Low-complexity methods for autoregressive signal modeling

Abstract

Autoregressive (AR) models provide a means to approximate the spectrum of a signal. In this work, we face the problem of designing computationally efficient methods for parameter estimation in 1st and 2nd order AR processes. First, we review how the spectral distribution provides an analysis of the variance of a time series by revealing its frequency components. Then, we tackle the low-complexity parameter estimation problem in the AR(1) case using a binarized process and a piecewise linear curve approximation heuristic, whose multiplicative complexity does not depend on the blocklength.
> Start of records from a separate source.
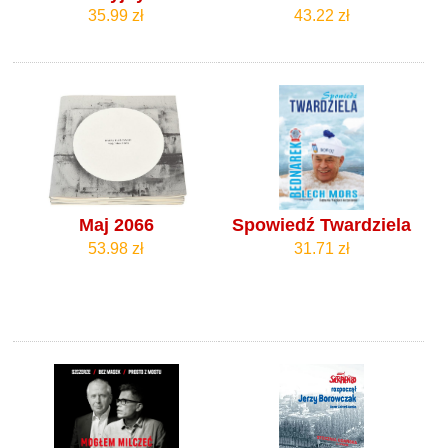
35.99 zł
43.22 zł
Maj 2066
Spowiedź Twardziela
53.98 zł
31.71 zł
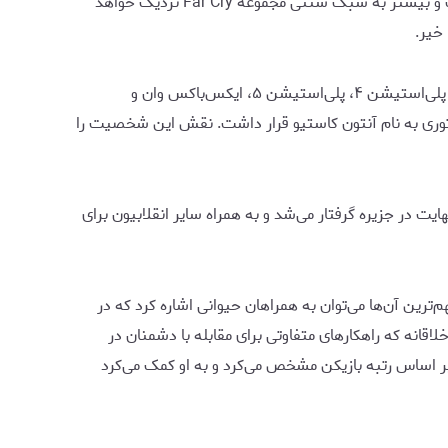
خواهد داشت. در مقابل، پروژه دیگری با اسم رمز Blackbird نیز در دست ساخت است که ظاهراً رویکردی داستان‌محورتر خواهد داشت و بیشتر به سبک سنتی مجموعه Far Cry نزدیک خواهد
از زمان انتشار Far Cry 6 در سال ۲۰۲۱، مجموعه Far Cry تقریباً در سکوت خبری قرار داشته است. Far Cry 6 برای رایانه‌های شخصی، پلی‌استیشن ۴، پلی‌استیشن ۵، ایکس‌باکس وان و
ت دیکتاتوری به نام آنتون کاستیو قرار داشت. نقش این شخصیت را
 در نهایت در جزیره گرفتار می‌شد و به همراه سایر انقلابیون برای
هم‌ترین آن‌ها می‌توان به همراهان حیوانی اشاره کرد که در
R به بازی اضافه شدند؛ سلاح‌هایی دست‌ساز و خلاقانه که راهکارهای متفاوتی برای مقابله با دشمنان در
که سطح دشواری مناطق مختلف نقشه را بر اساس رتبه بازیکن مشخص می‌کرد و به او کمک می‌کرد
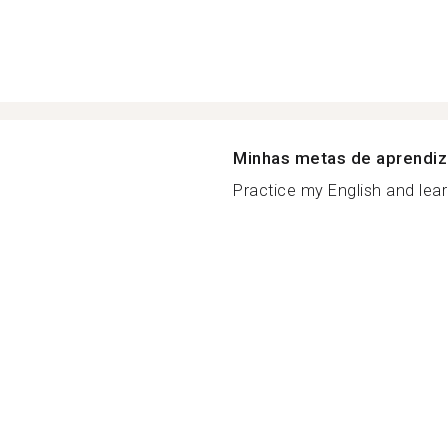
Minhas metas de aprendi
Practice my English and lear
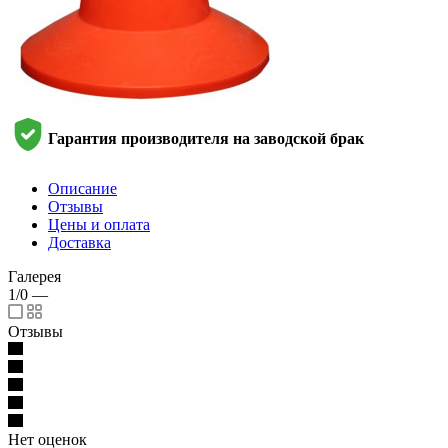
Гарантия производителя на заводской брак
Описание
Отзывы
Цены и оплата
Доставка
Галерея
1/0
—
Отзывы
Нет оценок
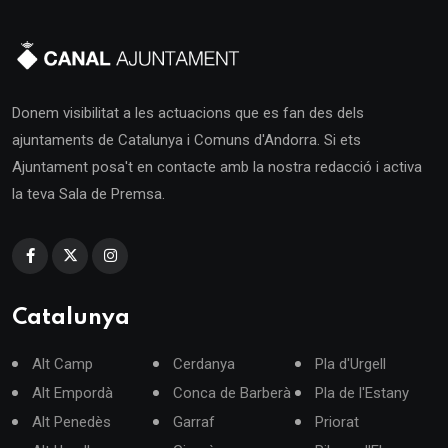
Donem visibilitat a les actuacions que es fan des dels
ajuntaments de Catalunya i Comuns d'Andorra. Si ets
Ajuntament posa't en contacte amb la nostra redacció i activa
la teva Sala de Premsa.
Catalunya
Alt Camp
Cerdanya
Pla d'Urgell
Alt Empordà
Conca de Barberà
Pla de l'Estany
Alt Penedès
Garraf
Priorat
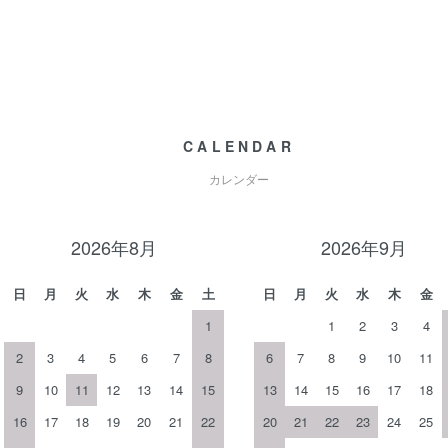
CALENDAR
カレンダー
2026年8月
2026年9月
日
月
火
水
木
金
土
日
月
火
水
木
金
1
1
2
3
4
2
3
4
5
6
7
8
6
7
8
9
10
11
9
10
11
12
13
14
15
13
14
15
16
17
18
16
17
18
19
20
21
22
20
21
22
23
24
25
A comprehensive literature review on the binarized version of AR(1) processes is presented. An algorithm based on stochastic approximations is presented for estimating the parameters of AR(1) processes. We show that the resulting estimator is asymptotically equivalent to the exact maximum likelihood estimator. For moderately large samples (N > 100), the algorithm represents an economy of 50% in both additions and multiplications with respect to the direct method. For the AR(2) model, based on simulations, we show how estimates of its parameters can be obtained using two iterations of AR(1) filtering. We bootstrap our AR(1) methods to solve the low-complexity AR(2) parameter estimation problem. Such iterative estimation strategy displays competitive statistical behavior in simulations when compared to standard maximum likelihood estimates. Finally, the low-complexity estimator is experimented in the context of image segmentation. The autocorrelation of pixel intensity values of texture images is considered as a descriptive measure for textures. The low-complexity estimator has a smaller within variance than the exact estimator in 30% of the considered textures and a smaller within median absolute eviation in 46% of of the cases.